Former central information commissioner Shailesh Gandhi on Saturday proposed a model to reduce the judicial backlog, saying, “If we fill the vacancies we will not need more judges.”
He was speaking on ‘Judicial pendency, challenges and solutions’ at an event organised by Mumbai First and KC College at the college.
Mr. Gandhi, presenting his ‘formula’, said, “Draw up a list of retirements for next five years and renew it every year; estimate vacancies due to deaths, resignations, promotions based on previous three years’ data; and every year, forecast the number of cases for next three years and factor the additional judges required.” Adding up the three, the process of exams and collegium recommendations can be started every six months.
Speaking at the event, retired Justice B.N. Srikrishna of the Supreme Court, said, “There are a number of variables that vary in their capacities to increase judicial disposal. It depends on the number of judges, quality of judges, quality of legislation and quality of lawyers.”
Retired Justice J.H. Bhatia of the Bombay High Court said, “justice delayed is justice denied”, and said judges cannot devote enough time to cases. He gave the example of Section 138 (dishonour of cheque for insufficiency, etc., of funds in the account) of the Negotiable Instruments Act and said “the legislation did not realise what will happen to the court by bringing this out.” He said, “Lakhs of matters come up and none can be disposed of in the prescribed six months because the magistrate does not have the time.”
Senior counsel Firoze Andhyarujina listed five steps to reduce pendency. “There should be e-courts, an alternate dispute resolution, increase in tribunals, human resource department in courts and simplification of the law,” he said.
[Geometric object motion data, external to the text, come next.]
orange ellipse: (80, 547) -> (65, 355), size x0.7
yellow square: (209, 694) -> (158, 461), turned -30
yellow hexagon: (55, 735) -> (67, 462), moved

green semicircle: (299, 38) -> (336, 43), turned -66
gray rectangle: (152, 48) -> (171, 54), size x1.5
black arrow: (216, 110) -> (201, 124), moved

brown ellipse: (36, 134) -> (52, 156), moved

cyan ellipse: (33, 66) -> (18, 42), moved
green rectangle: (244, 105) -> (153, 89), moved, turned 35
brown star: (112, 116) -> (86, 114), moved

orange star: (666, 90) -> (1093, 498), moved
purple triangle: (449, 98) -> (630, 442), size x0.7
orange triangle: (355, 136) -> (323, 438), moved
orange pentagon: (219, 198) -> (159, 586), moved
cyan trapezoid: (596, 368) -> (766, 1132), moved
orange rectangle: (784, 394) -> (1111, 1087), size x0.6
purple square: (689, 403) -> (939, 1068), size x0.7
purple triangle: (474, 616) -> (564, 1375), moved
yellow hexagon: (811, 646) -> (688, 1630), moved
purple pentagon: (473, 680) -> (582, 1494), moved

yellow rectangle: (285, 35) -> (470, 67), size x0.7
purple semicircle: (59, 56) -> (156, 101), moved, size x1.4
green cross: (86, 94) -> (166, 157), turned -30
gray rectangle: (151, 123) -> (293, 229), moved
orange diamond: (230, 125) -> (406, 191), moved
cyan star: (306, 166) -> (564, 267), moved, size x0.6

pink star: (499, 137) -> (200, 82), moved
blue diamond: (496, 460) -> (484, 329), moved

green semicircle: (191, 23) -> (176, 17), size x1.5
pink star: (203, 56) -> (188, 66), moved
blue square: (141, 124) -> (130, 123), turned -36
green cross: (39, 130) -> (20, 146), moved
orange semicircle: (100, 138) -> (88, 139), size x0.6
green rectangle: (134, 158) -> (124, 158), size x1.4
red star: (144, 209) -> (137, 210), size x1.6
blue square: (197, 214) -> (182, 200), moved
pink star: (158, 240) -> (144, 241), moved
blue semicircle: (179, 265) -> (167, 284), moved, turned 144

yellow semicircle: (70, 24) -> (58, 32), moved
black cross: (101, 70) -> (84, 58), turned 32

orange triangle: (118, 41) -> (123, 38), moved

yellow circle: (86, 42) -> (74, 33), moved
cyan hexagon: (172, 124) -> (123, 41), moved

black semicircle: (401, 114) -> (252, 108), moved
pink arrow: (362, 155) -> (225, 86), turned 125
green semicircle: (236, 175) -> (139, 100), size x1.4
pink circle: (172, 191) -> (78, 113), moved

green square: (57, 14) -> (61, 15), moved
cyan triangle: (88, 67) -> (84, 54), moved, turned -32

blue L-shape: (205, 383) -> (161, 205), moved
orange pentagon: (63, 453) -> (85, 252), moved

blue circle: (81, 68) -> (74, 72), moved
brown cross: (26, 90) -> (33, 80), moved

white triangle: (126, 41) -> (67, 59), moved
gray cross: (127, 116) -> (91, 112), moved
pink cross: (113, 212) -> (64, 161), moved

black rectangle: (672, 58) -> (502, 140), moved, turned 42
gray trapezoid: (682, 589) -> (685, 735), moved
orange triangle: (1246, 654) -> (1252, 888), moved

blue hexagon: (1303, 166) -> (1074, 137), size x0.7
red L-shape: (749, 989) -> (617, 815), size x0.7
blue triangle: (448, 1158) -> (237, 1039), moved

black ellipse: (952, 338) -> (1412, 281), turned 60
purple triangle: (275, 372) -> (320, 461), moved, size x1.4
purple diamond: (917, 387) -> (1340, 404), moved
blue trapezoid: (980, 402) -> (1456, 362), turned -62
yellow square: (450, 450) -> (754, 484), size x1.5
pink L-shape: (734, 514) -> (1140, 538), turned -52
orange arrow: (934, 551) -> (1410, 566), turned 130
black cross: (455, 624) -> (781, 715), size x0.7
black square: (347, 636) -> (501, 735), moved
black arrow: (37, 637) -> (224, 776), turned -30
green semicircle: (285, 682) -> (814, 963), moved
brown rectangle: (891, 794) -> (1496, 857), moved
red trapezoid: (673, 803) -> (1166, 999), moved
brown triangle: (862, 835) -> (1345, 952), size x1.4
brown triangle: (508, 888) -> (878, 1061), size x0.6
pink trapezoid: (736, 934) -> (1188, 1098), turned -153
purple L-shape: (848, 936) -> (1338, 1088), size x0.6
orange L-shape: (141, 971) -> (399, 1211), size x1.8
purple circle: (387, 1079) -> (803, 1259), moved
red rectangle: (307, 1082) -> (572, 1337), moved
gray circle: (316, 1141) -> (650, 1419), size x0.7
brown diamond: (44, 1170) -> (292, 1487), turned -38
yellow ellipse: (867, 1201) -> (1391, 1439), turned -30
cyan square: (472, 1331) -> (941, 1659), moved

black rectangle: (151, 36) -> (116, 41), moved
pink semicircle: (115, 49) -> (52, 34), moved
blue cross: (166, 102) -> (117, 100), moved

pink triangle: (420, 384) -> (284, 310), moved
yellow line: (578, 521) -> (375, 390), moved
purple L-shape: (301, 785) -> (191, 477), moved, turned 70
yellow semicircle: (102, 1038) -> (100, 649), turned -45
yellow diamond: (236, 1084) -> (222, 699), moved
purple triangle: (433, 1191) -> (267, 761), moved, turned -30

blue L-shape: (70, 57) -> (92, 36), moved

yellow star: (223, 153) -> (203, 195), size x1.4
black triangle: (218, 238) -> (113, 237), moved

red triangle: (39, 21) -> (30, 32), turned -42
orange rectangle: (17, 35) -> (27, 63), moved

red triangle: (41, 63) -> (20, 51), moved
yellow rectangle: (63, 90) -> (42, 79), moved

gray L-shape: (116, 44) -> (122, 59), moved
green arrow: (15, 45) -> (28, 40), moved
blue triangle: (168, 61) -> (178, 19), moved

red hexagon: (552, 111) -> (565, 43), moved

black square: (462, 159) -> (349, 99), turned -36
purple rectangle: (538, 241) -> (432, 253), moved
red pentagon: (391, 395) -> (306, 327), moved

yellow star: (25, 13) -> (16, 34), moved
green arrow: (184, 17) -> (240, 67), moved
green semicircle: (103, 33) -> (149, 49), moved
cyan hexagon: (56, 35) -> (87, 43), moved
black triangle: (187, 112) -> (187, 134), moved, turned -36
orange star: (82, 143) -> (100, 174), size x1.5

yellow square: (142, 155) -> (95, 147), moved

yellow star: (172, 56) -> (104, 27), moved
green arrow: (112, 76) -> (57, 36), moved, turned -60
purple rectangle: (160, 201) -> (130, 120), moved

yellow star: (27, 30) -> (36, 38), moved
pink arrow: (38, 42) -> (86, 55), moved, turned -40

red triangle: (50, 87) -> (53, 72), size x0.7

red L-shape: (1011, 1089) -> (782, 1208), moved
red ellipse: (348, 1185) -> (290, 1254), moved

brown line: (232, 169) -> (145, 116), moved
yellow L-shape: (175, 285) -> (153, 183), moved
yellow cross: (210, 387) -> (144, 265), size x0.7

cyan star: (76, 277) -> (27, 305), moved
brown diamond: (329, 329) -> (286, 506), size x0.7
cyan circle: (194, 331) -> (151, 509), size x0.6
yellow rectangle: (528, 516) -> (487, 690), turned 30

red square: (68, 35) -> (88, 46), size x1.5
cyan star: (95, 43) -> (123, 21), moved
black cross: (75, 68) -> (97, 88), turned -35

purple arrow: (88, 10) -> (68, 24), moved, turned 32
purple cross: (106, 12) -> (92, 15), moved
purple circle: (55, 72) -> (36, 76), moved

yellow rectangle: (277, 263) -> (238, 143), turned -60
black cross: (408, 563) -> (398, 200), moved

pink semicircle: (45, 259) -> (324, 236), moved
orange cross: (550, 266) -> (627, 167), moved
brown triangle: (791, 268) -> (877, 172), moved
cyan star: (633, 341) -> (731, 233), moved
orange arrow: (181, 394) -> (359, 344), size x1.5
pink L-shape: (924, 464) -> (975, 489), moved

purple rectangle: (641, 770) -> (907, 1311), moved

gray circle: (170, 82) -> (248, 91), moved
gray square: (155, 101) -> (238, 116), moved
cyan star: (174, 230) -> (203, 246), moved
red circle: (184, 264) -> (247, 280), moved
Mr. Gandhi stressed the need to fill vacancies by narrating a story of a 23-year-old farmer from Vidarbha who came to Mumbai in search of a job, spent his first night on the footpath and was detained by the police. He spent three years in jail until a human rights lawyer bailed him out. He went back to his village only to find that his six-month-old child had died and his wife had married a 60-year-old. Heartbroken, he killed himself.